▸ **THE RECORDS**
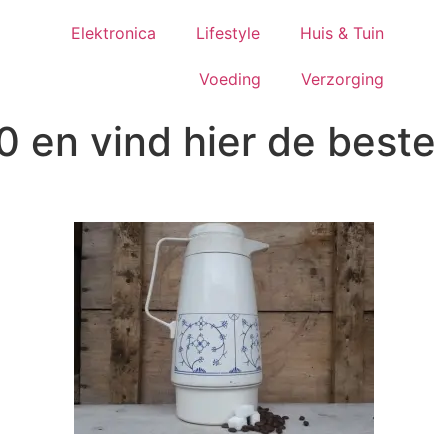
Elektronica
Lifestyle
Huis & Tuin
Voeding
Verzorging
10 en vind hier de best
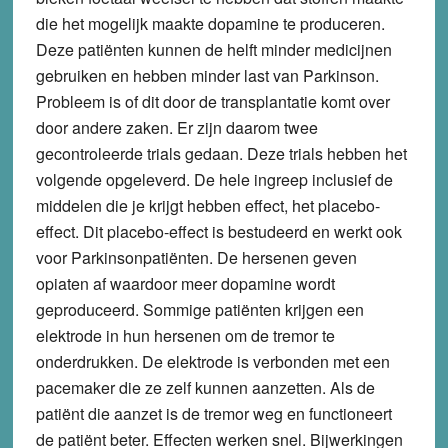
die het mogelijk maakte dopamine te produceren.
Deze patiënten kunnen de helft minder medicijnen
gebruiken en hebben minder last van Parkinson.
Probleem is of dit door de transplantatie komt over
door andere zaken. Er zijn daarom twee
gecontroleerde trials gedaan. Deze trials hebben het
volgende opgeleverd. De hele ingreep inclusief de
middelen die je krijgt hebben effect, het placebo-
effect. Dit placebo-effect is bestudeerd en werkt ook
voor Parkinsonpatiënten. De hersenen geven
opiaten af waardoor meer dopamine wordt
geproduceerd. Sommige patiënten krijgen een
elektrode in hun hersenen om de tremor te
onderdrukken. De elektrode is verbonden met een
pacemaker die ze zelf kunnen aanzetten. Als de
patiënt die aanzet is de tremor weg en functioneert
de patiënt beter. Effecten werken snel. Bijwerkingen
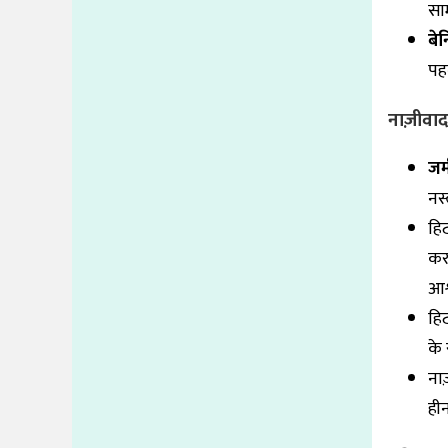
सा
बे
पह
नाज़ीवा
जर
नस
हि
कर
आश
हिट
के 
नाज़
हीन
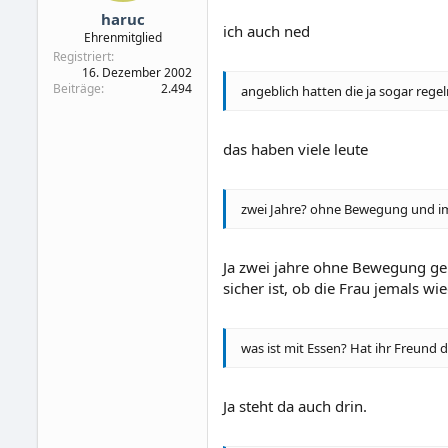
haruc
ich auch ned
Ehrenmitglied
Registriert
16. Dezember 2002
Beiträge
2.494
angeblich hatten die ja sogar rege
das haben viele leute
zwei Jahre? ohne Bewegung und im
Ja zwei jahre ohne Bewegung geh
sicher ist, ob die Frau jemals wi
was ist mit Essen? Hat ihr Freund 
Ja steht da auch drin.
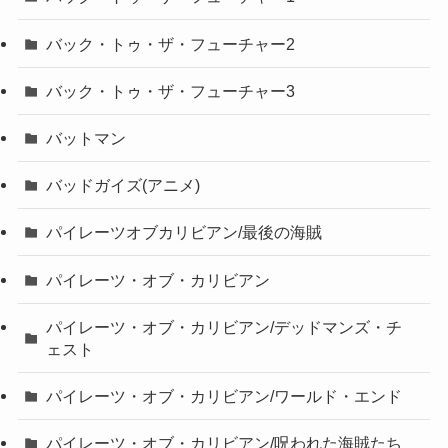
バック・トゥ・ザ・フューチャー2
バック・トゥ・ザ・フューチャー3
バットマン
バッドガイズ(アニメ)
パイレーツオブカリビアン/最後の海賊
パイレーツ・オブ・カリビアン
パイレーツ・オブ・カリビアン/デッドマンズ・チ
ェスト
パイレーツ・オブ・カリビアン/ワールド・エンド
パイレーツ・オブ・カリビアン/呪われた海賊たち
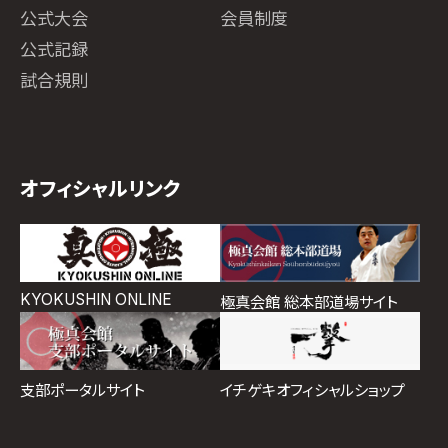
公式大会
会員制度
公式記録
試合規則
オフィシャルリンク
KYOKUSHIN ONLINE
極真会館 総本部道場サイト
イチゲキオフィシャルショップ
支部ポータルサイト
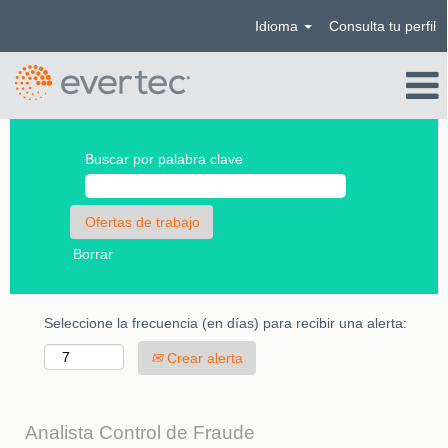
Idioma
Consulta tu perfil
Buscar por palabra clave
Borrar
Seleccione la frecuencia (en días) para recibir una alerta:
Crear alerta
Analista Control de Fraude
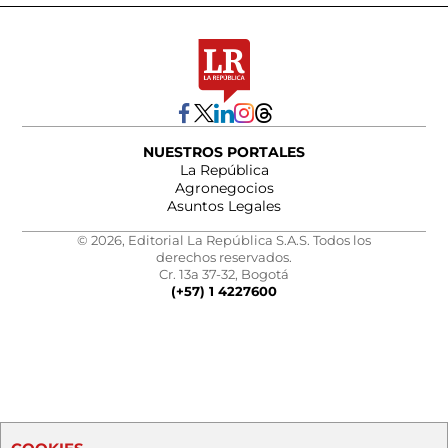
NUESTROS PORTALES
La República
Agronegocios
Asuntos Legales
© 2026, Editorial La República S.A.S. Todos los
derechos reservados.
Cr. 13a 37-32, Bogotá
(+57) 1 4227600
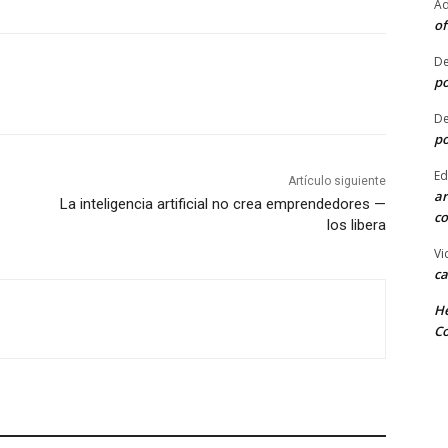
Ad
of
De
po
De
po
Ed
Artículo siguiente
ar
La inteligencia artificial no crea emprendedores —
co
los libera
Vi
ca
He
Co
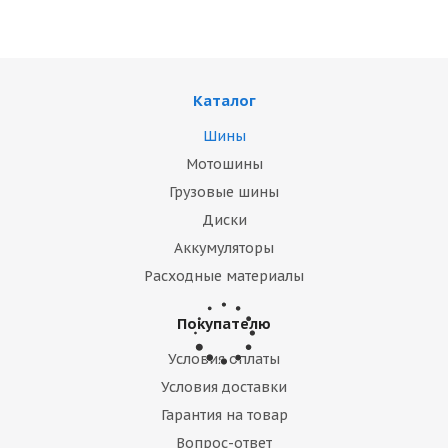
Много
4 310
₽
Подробнее
Каталог
Шины
Мотошины
БЕСПЛАТНЫЙ ШИНОМОНТАЖ
Грузовые шины
РАСШИРЕННАЯ ГАРАНТИЯ
Диски
Аккумуляторы
Расходные материалы
Покупателю
Условия оплаты
FORMULA 175/65 R14 82 T Formula Ice Friction XL
TL Автошина
Условия доставки
Гарантия на товар
Много
Вопрос-ответ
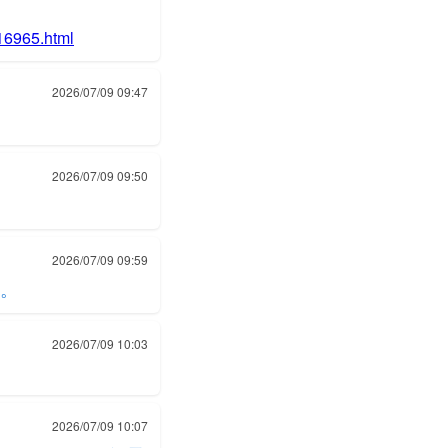
16965.html
2026/07/09 09:47
2026/07/09 09:50
2026/07/09 09:59
。
2026/07/09 10:03
2026/07/09 10:07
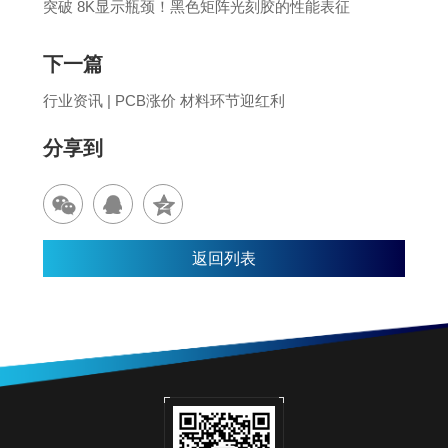
突破 8K显示瓶颈！黑色矩阵光刻胶的性能表征
下一篇
行业资讯 | PCB涨价 材料环节迎红利
分享到
返回列表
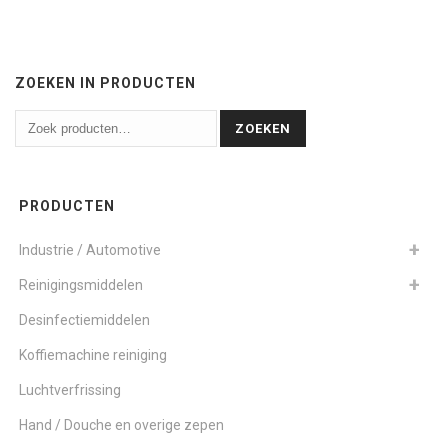
ZOEKEN IN PRODUCTEN
ZOEKEN
PRODUCTEN
Industrie / Automotive
Reinigingsmiddelen
Desinfectiemiddelen
Koffiemachine reiniging
Luchtverfrissing
Hand / Douche en overige zepen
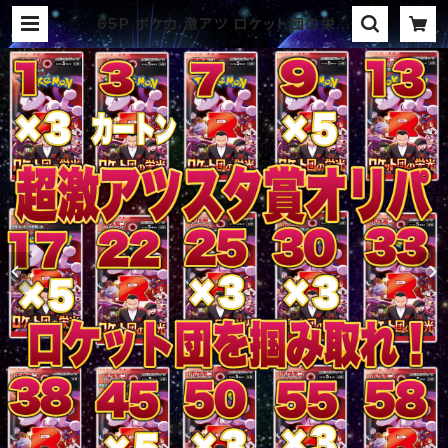
65P ポケカ 激アツ ロケット団の栄光
BOXスタ賞パック オリパ | オリパ ブ
ラザーズ オリパ専門店 (ポケカ、ワ
ンピース、遊戯王、ヴァイス、ドラゴン
ボール)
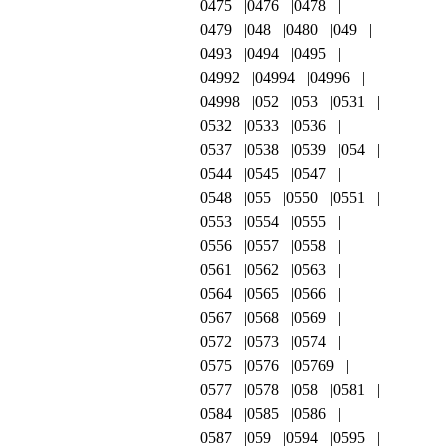
0475
0476
0478
0479
048
0480
049
0493
0494
0495
04992
04994
04996
04998
052
053
0531
0532
0533
0536
0537
0538
0539
054
0544
0545
0547
0548
055
0550
0551
0553
0554
0555
0556
0557
0558
0561
0562
0563
0564
0565
0566
0567
0568
0569
0572
0573
0574
0575
0576
05769
0577
0578
058
0581
0584
0585
0586
0587
059
0594
0595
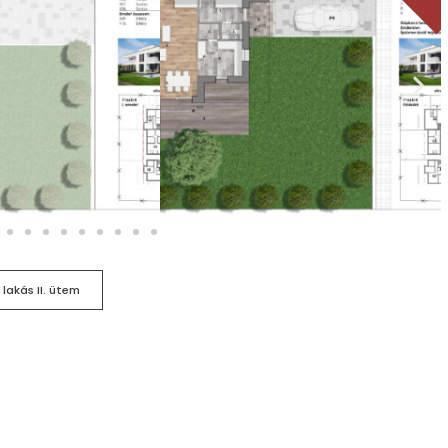
lakás II. ütem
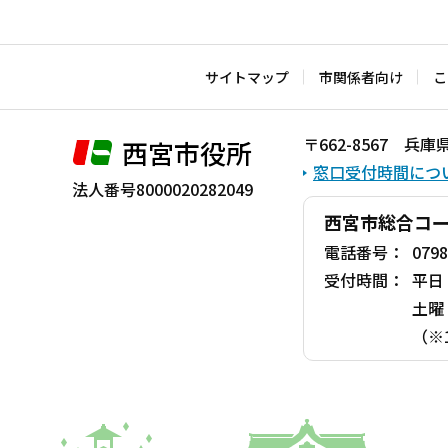
サイトマップ
市関係者向け
こ
〒662-8567 
西宮市役所
窓口受付時間につ
法人番号8000020282049
西宮市総合コ
電話番号：
0798
受付時間：
平日
土曜
（※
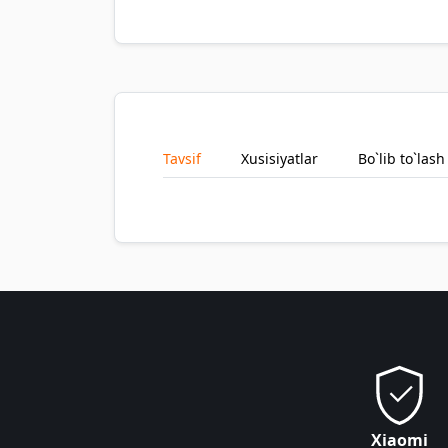
Tavsif
Xusisiyatlar
Bo`lib to`lash
Xiaomi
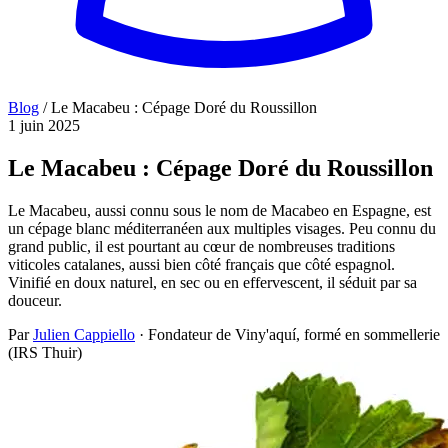
Blog
/
Le Macabeu : Cépage Doré du Roussillon
1 juin 2025
Le Macabeu : Cépage Doré du Roussillon
Le Macabeu, aussi connu sous le nom de Macabeo en Espagne, est
un cépage blanc méditerranéen aux multiples visages. Peu connu du
grand public, il est pourtant au cœur de nombreuses traditions
viticoles catalanes, aussi bien côté français que côté espagnol.
Vinifié en doux naturel, en sec ou en effervescent, il séduit par sa
douceur.
Par
Julien Cappiello
· Fondateur de Viny'aquí, formé en sommellerie
(IRS Thuir)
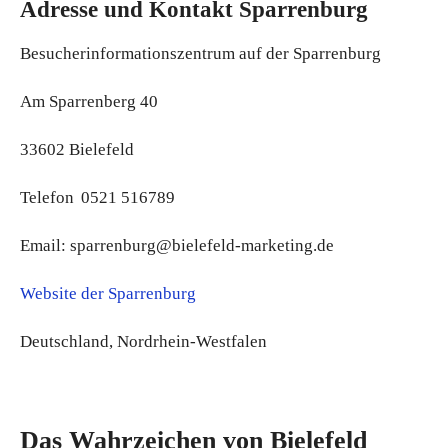
Adresse und Kontakt Sparrenburg
Besucherinformationszentrum auf der Sparrenburg
Am Sparrenberg 40
33602 Bielefeld
Telefon 0521 516789
Email: sparrenburg@bielefeld-marketing.de
Website der Sparrenburg
Deutschland, Nordrhein-Westfalen
Das Wahrzeichen von Bielefeld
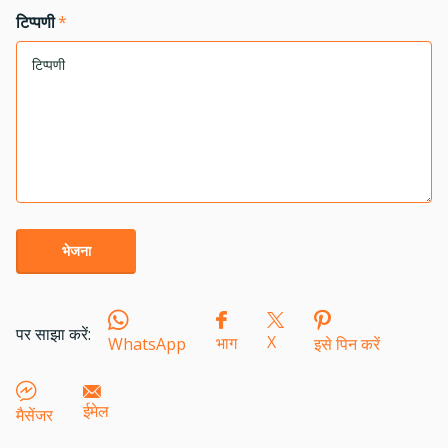
टिप्पणी
*
भेजना
पर साझा करें:
X
भाग
WhatsApp
इसे पिन करें
ईमेल
मैसेंजर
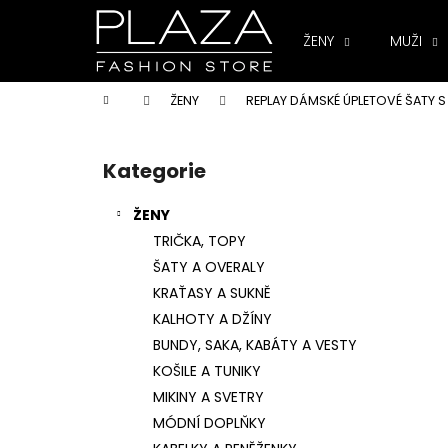
K
Přejít
na
o
ŽENY
MUŽI
obsah
Zpět
Zpět
š
do
do
í
Domů
ŽENY
REPLAY DÁMSKÉ ÚPLETOVÉ ŠATY S
k
obchodu
obchodu
P
o
Kategorie
Přeskočit
s
kategorie
t
ŽENY
r
TRIČKA, TOPY
a
ŠATY A OVERALY
n
KRAŤASY A SUKNĚ
n
KALHOTY A DŽÍNY
í
BUNDY, SAKA, KABÁTY A VESTY
p
KOŠILE A TUNIKY
a
MIKINY A SVETRY
n
MÓDNÍ DOPLŇKY
e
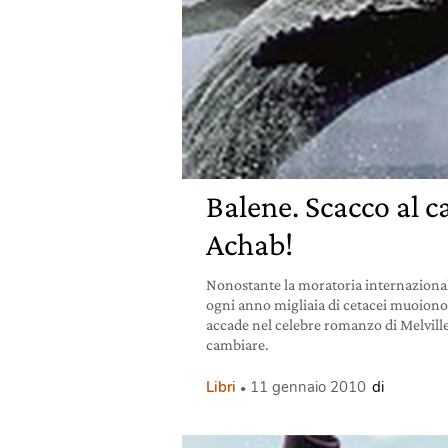
Balene. Scacco al c
Achab!
Nonostante la moratoria internazionale
ogni anno migliaia di cetacei muoiono,
accade nel celebre romanzo di Melville
cambiare.
Libri
11 gennaio 2010
di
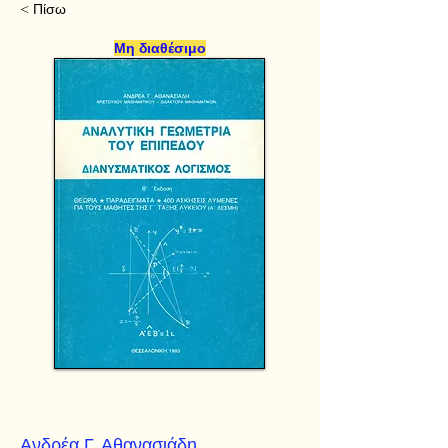
< Πίσω
Μη διαθέσιμο
Ανδρέα Γ. Αθανασιάδη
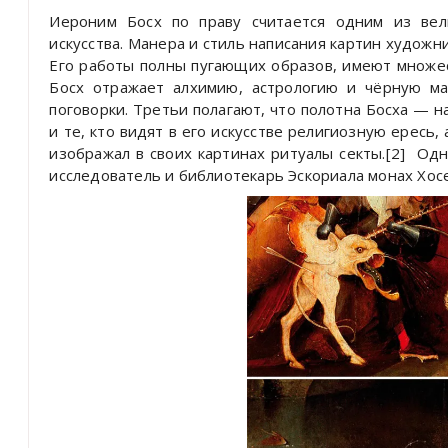
Иероним Босх по праву считается одним из вел
искусства. Манера и стиль написания картин худож
Его работы полны пугающих образов, имеют множес
Босх отражает алхимию, астрологию и чёрную ма
поговорки. Третьи полагают, что полотна Босха — н
и те, кто видят в его искусстве религиозную ересь,
изображал в своих картинах ритуалы секты.[2] Одн
исследователь и библиотекарь Эскориала монах Хосе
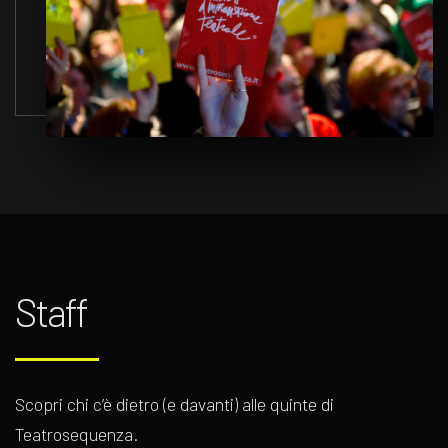
Staff
Scopri chi c’è dietro (e davanti) alle quinte di
Teatrosequenza.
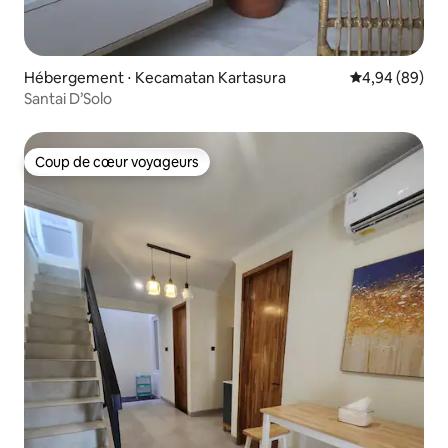
Hébergement ⋅ Kecamatan Kartasura
Évaluation mo
4,94 (89)
Santai D’Solo
Coup de cœur voyageurs
Coup de cœur voyageurs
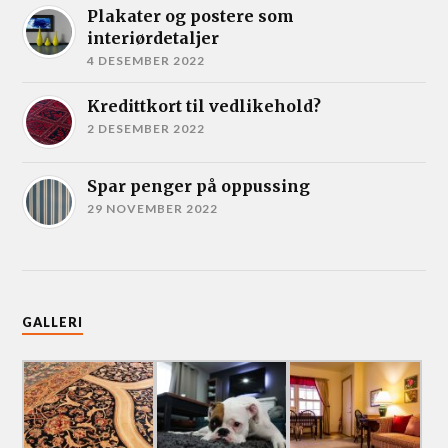
Plakater og postere som
interiørdetaljer
4 DESEMBER 2022
Kredittkort til vedlikehold?
2 DESEMBER 2022
Spar penger på oppussing
29 NOVEMBER 2022
GALLERI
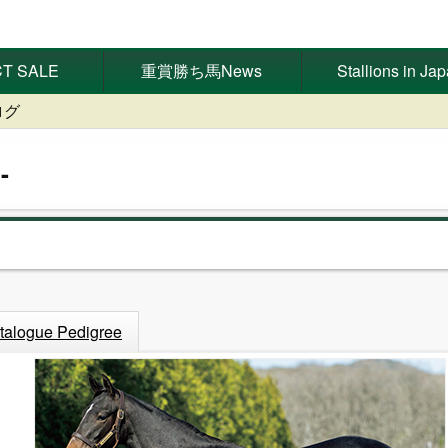
T SALE
重賞勝ち馬News
Stallions in Ja
ログ
talogue Pedigree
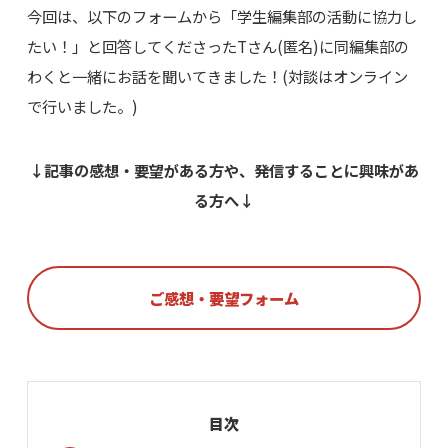
今回は、以下のフォームから「学生編集部の活動に協力し
たい！」と回答してくださったTさん(匿名)に同編集部の
わくと一緒にお話を聞いてきました！(対談はオンライン
で行いました。)
↓記事の感想・要望がある方や、発信することに興味があ
る方へ↓
ご感想・要望フォーム
目次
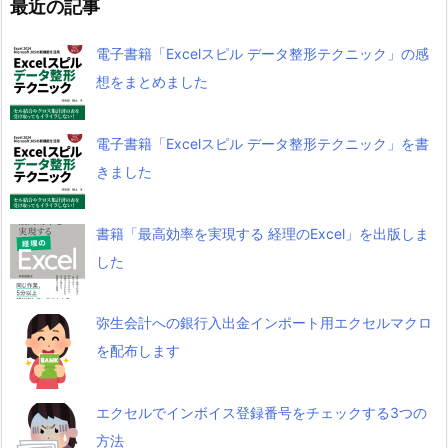
最近の記事
電子書籍「Excelスピル データ整形テクニック」の感
想をまとめました
電子書籍「Excelスピル データ整形テクニック」を書
きました
書籍「最高効率を実現する 経理のExcel」を出版しま
した
弥生会計への銀行入出金インポート用エクセルマクロ
を配布します
エクセルでインボイス登録番号をチェックする3つの
方法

▸ **INSTRUCTIONS FOR THE TASK**
Only the lines from where the data begins to the line with "effect. Dit placebo-effect", both of them included, should be reproduced word for word; no pictures.

▸ **WRITTEN RESPONSE**
Elektronica
Lifestyle
Huis & Tuin
Voeding
Verzorging
10 en vind hier de best
die het mogelijk maakte dopamine te produceren.
Deze patiënten kunnen de helft minder medicijnen
gebruiken en hebben minder last van Parkinson.
Probleem is of dit door de transplantatie komt over
door andere zaken. Er zijn daarom twee
gecontroleerde trials gedaan. Deze trials hebben het
volgende opgeleverd. De hele ingreep inclusief de
middelen die je krijgt hebben effect, het placebo-
effect. Dit placebo-effect is bestudeerd en werkt ook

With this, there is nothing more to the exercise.